High School: Number and Quantity: Vector and Matrix Quantities

Recognize vector quantities as having both magnitude and direction. Represent vector quantities by directed line segments, and use appropriate symbols for vectors and their magnitudes (e.g., v, |v|, ||v||, v).
Find the components of a vector by subtracting the coordinates of an initial point from the coordinates of a terminal point.
Solve problems involving velocity and other quantities that can be represented by vectors.
Add vectors end-to-end, component-wise, and by the parallelogram rule. Understand that the magnitude of a sum of two vectors is typically not the sum of the magnitudes.

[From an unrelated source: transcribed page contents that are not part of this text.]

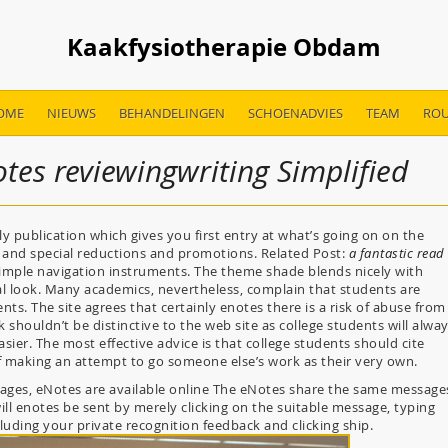
Kaakfysiotherapie Obdam
OME
NIEUWS
BEHANDELINGEN
SCHOENADVIES
TEAM
ROU
tes reviewingwriting Simplified
publication which gives you first entry at what’s going on on the
and special reductions and promotions. Related Post:
a fantastic read
simple navigation instruments. The theme shade blends nicely with
onal look. Many academics, nevertheless, complain that students are
nts. The site agrees that certainly enotes there is a risk of abuse from
shouldn’t be distinctive to the web site as college students will alwa
easier. The most effective advice is that college students should cite
of making an attempt to go someone else’s work as their very own.
sages, eNotes are available online The eNotes share the same message
ll enotes be sent by merely clicking on the suitable message, typing
ncluding your private recognition feedback and clicking ship.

Understand vector subtraction v – w as v + (–w), where –w is the additive inverse of w, with the same magnitude as w and pointing in the opposite direction. Represent vector subtraction graphically by connecting the tips in the appropriate order, and perform vector subtraction component-wise.
Represent scalar multiplication graphically by scaling vectors and possibly reversing their direction; perform scalar multiplication component-wise, e.g., as c(vx, vy) = (cvx, cvy).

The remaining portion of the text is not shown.